Golden Valley Basketball
Turning Chemistry into a Shot at Post-season Greatness
March, 2009 - Issue #53
There's something brewing in the gymnasium at Golden Valley High School in the foothills rimming the southeastern edge of the Santa Clarita Valley.

It is a caldron of backdoor cuts, pick-and-roll layups and tomahawk slam dunks. Its fire is fueled by a raucous student body, fist-pumping parents wearing jerseys bearing the school's snarling mascot and, more importantly, a level of team chemistry never before witnessed at the fledgling campus.

It is the Grizzlies varsity boys basketball team, poised to make a deep run into the postseason for the first time in the program's five-year history.

Team chemistry in athletics is hard to define but easily recognizable. It can include ingredients like camaraderie, trust and individual sacrifice.

The relationship between team chemistry and success is often circular. As chemistry improves, so does a team's record, which results in players interacting more cohesively and becoming invested in the outcome.

The 12 players who comprise Golden Valley's basketball team are a study in the whole being greater than the sum of its parts. Look no further than the pre-game warm-up drill the team executes as it emerges from the locker room. The players flow across the court like a continuous human thread, each tipping the ball off the backboard to the player behind him until the last one banks home a layup.

There are other markers, like players willing to give up their bodies to draw momentum-turning offensive fouls, or starters dishing off to reserves who spend scant time in the spotlight.

Team captains Maverick Ahanmisi and Trevor Wiseman are the main catalysts behind the group's cohesive dynamic.
Wiseman, a 6-foot-6 junior, traces the origins of the team's chemistry to a three-day summer tournament held at the University of California, Santa Barbara. That's when 16 Grizzlies bunked down in two dorm rooms, and basketball became incidental to getting to know one's teammates.

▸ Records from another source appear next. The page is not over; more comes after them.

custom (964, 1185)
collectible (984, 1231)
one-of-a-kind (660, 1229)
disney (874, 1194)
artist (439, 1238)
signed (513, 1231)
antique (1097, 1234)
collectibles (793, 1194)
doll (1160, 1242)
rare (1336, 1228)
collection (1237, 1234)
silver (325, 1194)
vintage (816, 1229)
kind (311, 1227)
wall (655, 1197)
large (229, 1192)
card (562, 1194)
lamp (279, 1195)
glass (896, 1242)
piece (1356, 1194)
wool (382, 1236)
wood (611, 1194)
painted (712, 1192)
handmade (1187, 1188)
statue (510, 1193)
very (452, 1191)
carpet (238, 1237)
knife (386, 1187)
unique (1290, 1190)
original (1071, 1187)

"All of us kids in there, doing everything together for a couple of days, that's when we really started to bond," Wiseman says. "We're all on the same page now. We all hang out together at school. Last year we didn't have that."

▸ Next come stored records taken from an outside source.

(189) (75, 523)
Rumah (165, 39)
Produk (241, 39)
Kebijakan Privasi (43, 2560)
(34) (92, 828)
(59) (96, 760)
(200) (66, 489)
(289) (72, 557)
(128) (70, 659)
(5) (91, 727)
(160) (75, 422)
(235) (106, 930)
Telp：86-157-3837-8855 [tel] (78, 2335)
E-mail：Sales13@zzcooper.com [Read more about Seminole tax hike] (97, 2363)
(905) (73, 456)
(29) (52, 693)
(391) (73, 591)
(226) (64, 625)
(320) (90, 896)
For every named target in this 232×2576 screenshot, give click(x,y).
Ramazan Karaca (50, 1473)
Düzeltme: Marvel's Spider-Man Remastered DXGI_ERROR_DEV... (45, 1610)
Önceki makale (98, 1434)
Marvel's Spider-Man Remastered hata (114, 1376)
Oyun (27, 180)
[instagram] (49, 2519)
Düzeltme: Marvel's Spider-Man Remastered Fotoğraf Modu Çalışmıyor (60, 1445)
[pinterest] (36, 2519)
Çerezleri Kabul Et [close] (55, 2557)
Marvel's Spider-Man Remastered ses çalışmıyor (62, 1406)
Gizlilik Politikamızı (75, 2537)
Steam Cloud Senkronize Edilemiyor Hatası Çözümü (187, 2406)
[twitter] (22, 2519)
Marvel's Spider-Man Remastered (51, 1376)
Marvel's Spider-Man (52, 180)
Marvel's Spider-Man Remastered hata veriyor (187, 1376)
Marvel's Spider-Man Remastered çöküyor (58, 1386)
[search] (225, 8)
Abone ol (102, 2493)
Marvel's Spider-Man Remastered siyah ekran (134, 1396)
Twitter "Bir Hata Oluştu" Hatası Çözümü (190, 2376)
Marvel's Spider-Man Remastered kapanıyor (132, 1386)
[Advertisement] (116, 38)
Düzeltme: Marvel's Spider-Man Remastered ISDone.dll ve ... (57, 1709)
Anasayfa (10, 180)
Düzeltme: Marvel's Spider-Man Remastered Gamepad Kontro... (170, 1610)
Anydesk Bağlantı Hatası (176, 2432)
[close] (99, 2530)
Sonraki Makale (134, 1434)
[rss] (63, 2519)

What Golden Valley had last year was a 12-15 record and an opening-round exit from the playoffs. In fact, over the past three seasons, the Grizzlies were an unremarkable 32-46.

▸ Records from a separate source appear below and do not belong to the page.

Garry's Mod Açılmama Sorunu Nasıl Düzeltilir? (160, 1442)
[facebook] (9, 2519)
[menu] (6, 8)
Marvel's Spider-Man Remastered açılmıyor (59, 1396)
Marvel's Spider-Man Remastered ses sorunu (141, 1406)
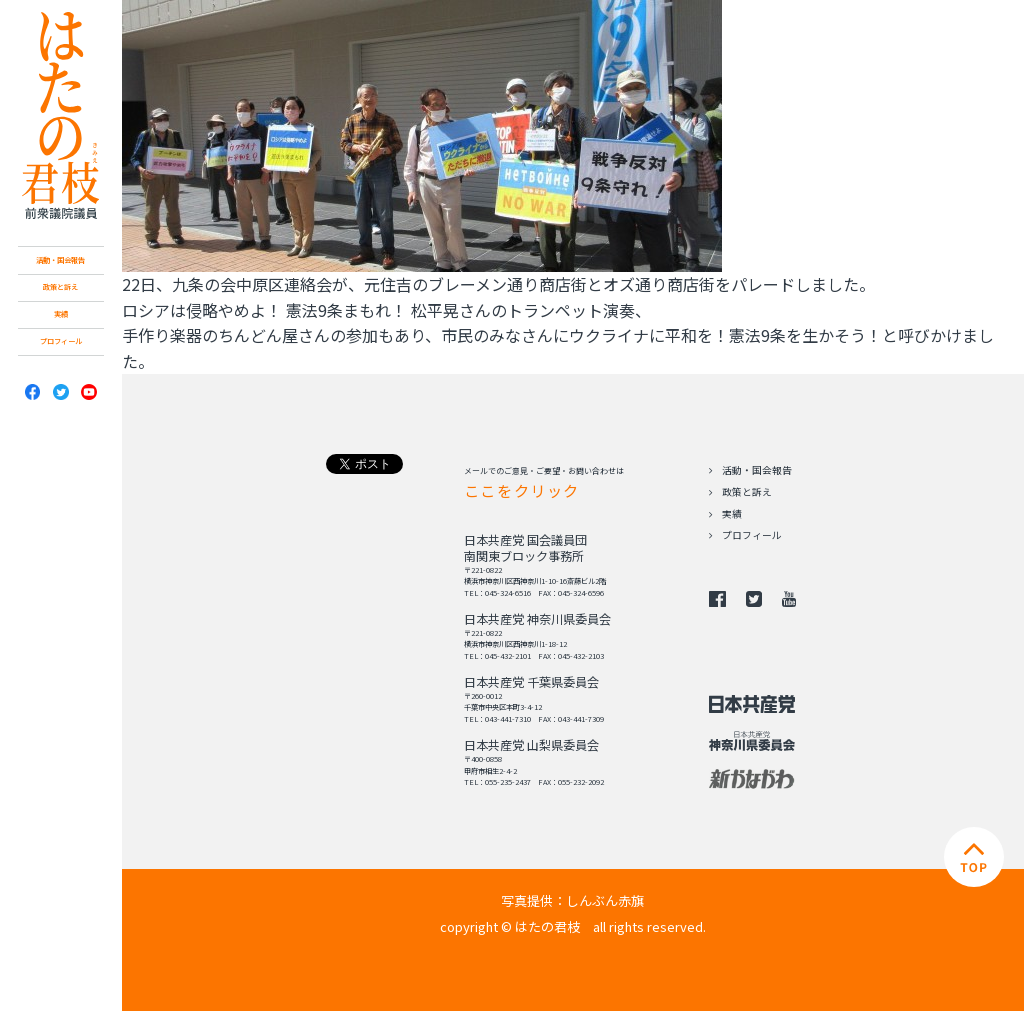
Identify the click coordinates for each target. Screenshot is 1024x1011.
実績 (61, 314)
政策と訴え (60, 287)
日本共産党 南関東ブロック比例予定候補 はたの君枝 (60, 115)
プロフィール (61, 341)
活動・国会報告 (60, 260)
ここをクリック (522, 490)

Chris Printz is the only original head coach still at the school. He characterized his team's UCSB experience as one step along the journey.

"I think there have been many in terms of us bonding," Printz says. "These guys gave up every lunch to go into the weight room during fall conditioning, and now they give up lunch for film sessions. They do nearly everything together, sacrificing, and I think that has helped them bond together."

Valencia High tested the strength of that bond when it hosted Golden Valley on January 23. The Vikings stymied the Grizzlies in the first half, using defensive pressure and transition buckets to build a nine-point advantage at the break. Ahanmisi, Golden Valley's senior point guard, says Printz "questioned the team's maturity and leadership" during a halftime conversation that had little to do with X's and O's.

Printz, who also teaches advanced placement U.S. history and government at Golden Valley, says he talked about the obstacles a team faces during a long season.

"I felt in the first half we allowed a little selfishness to creep in," Printz says. "Instead of thinking about 'we' and what we can do for the solution, we started pointing fingers at others. In past seasons, maybe lack of chemistry would have allowed that to permeate the team and take over the second half."

Not this season.

Golden Valley rallied together and slugged out a victory. The Grizzlies put on a defensive clinic, and senior guard Steven Thornton utilized a blockade at the high post to deliver a series of driving layups. A clutch floater in the lane by Erick Serrano and a late-game free throw by Ahanmisi sealed the deal, 69-67.

Now with the most successful Foothill League campaign in school history under its belt, the team will set its sights on the CIF-Southern Section Division III-A playoffs. It will surely test the limits of a chemistry that has flourished in the months since the tourney in Santa Barbara.

Printz, however, believes the real reward will not be found in the win column or on a stat sheet.

"I love seeing guys who are able to get something from basketball that helps make them a little bit better of a person," Printz says. "If you can learn to give of yourself for the team, then you can learn to give of yourself for your family, your children, at work, and those are lessons that are going to carry you through life."